City Manager Rod Swope said from an enforcement standpoint, the problems break down into two issues: litter, for which community service officers can step up ticketing, and the 10-foot rule, which falls on sworn police officers to enforce.
"They're not thrilled about it" and generally have more serious crimes to deal with, Swope said of local police.
Hamilton said she is arranging to have two people under Gastineau Human Services' halfway house supervision to do an extra round of street cleaning once a week, but wants that to serve only as temporary and immediate help, not part of a long-term solution.
Additionally, Litter Free President Laurie Sica said in a letter that her organization is buying 200 personal ashtrays to give out to smokers and businesses whose door fronts they frequent.
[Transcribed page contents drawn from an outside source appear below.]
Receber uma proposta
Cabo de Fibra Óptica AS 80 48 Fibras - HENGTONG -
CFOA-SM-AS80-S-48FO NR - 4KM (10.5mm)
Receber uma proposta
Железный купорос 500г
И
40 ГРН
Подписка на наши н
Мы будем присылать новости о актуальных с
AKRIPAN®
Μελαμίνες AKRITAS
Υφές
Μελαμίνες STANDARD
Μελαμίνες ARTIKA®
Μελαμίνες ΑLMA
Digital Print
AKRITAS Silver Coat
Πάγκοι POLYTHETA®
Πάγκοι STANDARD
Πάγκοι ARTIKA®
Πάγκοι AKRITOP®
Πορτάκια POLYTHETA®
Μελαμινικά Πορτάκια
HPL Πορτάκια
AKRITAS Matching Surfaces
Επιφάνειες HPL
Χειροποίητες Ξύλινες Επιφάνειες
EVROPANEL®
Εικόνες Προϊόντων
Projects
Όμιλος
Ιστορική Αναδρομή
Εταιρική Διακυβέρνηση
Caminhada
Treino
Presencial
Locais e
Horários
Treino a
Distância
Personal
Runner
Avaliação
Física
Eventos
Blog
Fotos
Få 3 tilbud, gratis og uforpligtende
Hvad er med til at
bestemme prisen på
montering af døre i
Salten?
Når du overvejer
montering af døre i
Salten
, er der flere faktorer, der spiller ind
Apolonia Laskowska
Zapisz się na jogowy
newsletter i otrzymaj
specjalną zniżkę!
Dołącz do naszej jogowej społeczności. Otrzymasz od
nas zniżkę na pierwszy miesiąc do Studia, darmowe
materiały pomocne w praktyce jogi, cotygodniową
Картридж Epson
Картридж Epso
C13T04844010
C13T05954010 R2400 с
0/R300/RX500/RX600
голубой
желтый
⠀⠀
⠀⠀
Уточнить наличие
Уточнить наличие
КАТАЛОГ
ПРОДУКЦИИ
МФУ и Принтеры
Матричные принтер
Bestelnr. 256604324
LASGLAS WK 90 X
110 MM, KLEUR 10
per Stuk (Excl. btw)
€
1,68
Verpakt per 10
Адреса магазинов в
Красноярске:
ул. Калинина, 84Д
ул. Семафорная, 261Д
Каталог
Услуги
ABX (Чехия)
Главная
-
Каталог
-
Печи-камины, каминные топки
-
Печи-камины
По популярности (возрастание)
The personal ashtrays are small, lidded containers made of a heat resistant plastic.
Cigarette butts are environmentally nasty stuff. Filters are made mostly of cellulose acetate, a form of plastic that is not biodegradable. Spent filters have been found in animals' stomachs and can leach toxic chemicals into waterways.
The cigarette litter is more obvious during the winter, when the city's mechanical street sweepers are mothballed and staff levels low. Swope and city Streets Superintendant Mike Scott said the street sweepers are inoperable in the winter because their fluids are drained to avoid freezing. Swope said heated garage space, part of a new public works facility to be built, could change that in the future.